The Cullman city council held a first reading for the proposed document Monday night, and plans to approve it on Sept. 2 at a specially called meeting. Along with the first reading, the council also established a seven-person committee to review plans and issue Certificates of Appropriateness (COA) for proposed designs.
About two dozen downtown blocks ranging from Main Avenue to Arnold Street to Fifth Street — dubbed the overlay district — will be effected by the guidelines. Several of those blocks were damaged or destroyed by the April 27 tornadoes that hit the area.
Jock Leonard, with urban design team Leonard Design, said the document is a loose set of regulations meant to preserve the area’s historic aesthetic.
“This package mainly deals with generalities to the facades,” he said. “We’re looking to maintain the integrity of what the community has built over the years, and honor that heritage.”
After some initial debate, the council has decided to make the guidelines mandatory for business and property owners. Council president Garlan Gudger, Jr. said he believes the move will protect the long-term role of downtown in the community.
“I think we’d be doing a disservice, if people were dissatisfied with the status quo, to not do this,” he said. “When we rebuild bigger and better, we want to see the visions and dreams people have for downtown come alive. By making this mandatory we feel that within five years people will feel the positive effects of the design guidelines adopted this month.”

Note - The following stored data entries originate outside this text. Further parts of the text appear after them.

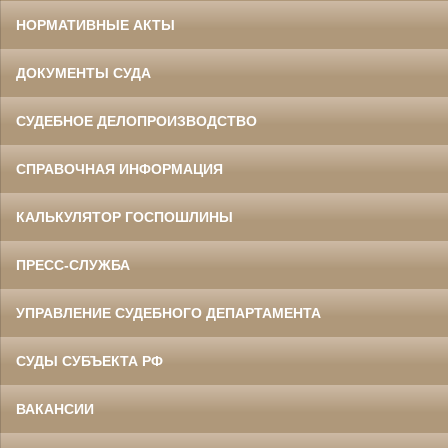
НОРМАТИВНЫЕ АКТЫ
ДОКУМЕНТЫ СУДА
СУДЕБНОЕ ДЕЛОПРОИЗВОДСТВО
СПРАВОЧНАЯ ИНФОРМАЦИЯ
КАЛЬКУЛЯТОР ГОСПОШЛИНЫ
ПРЕСС-СЛУЖБА
УПРАВЛЕНИЕ СУДЕБНОГО ДЕПАРТАМЕНТА
СУДЫ СУБЪЕКТА РФ
ВАКАНСИИ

Retail recruiter Susie Hood, with the Cullman Economic Development Agency, said the guidelines should steer rebuilding toward complementary styles to mesh with existing historic buildings not damaged by the storms.

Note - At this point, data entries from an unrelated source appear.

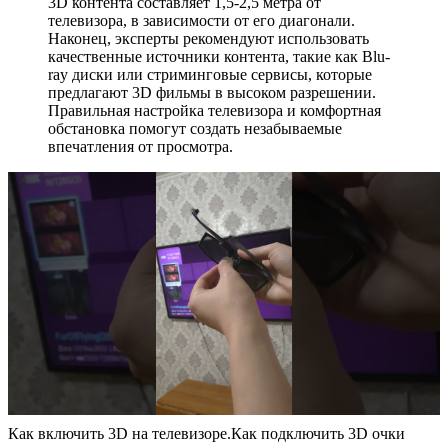
3D контента составляет 1,5-2,5 метра от
телевизора, в зависимости от его диагонали.
Наконец, эксперты рекомендуют использовать
качественные источники контента, такие как Blu-
ray диски или стриминговые сервисы, которые
предлагают 3D фильмы в высоком разрешении.
Правильная настройка телевизора и комфортная
обстановка помогут создать незабываемые
впечатления от просмотра.
Как включить 3D на телевизоре.Как подключить 3D очки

“No one is trying to restrict anyone, or snuff out taste or individuality,” she said. “This will help people while they rebuild, redevelop or rehabilitate to keep everyone together. Otherwise, it could be very hit and miss with no continuity in the historical downtown.”
The guidelines are meant to supplement the city’s zoning ordinance and work as a “design overlay” historic district. Building heights have been set at three-stories in the downtown core, and roofs shall be flat, gabled or hipped. Permitted facade materials include wood, brick and Ashlar stone.
Work to existing structures will emphasize retention and repair of historic materials.
New additions to existing buildings must be behind the original setback, as to not overshadow the original structure. Facades on expansions should also be compatible with the existing facade.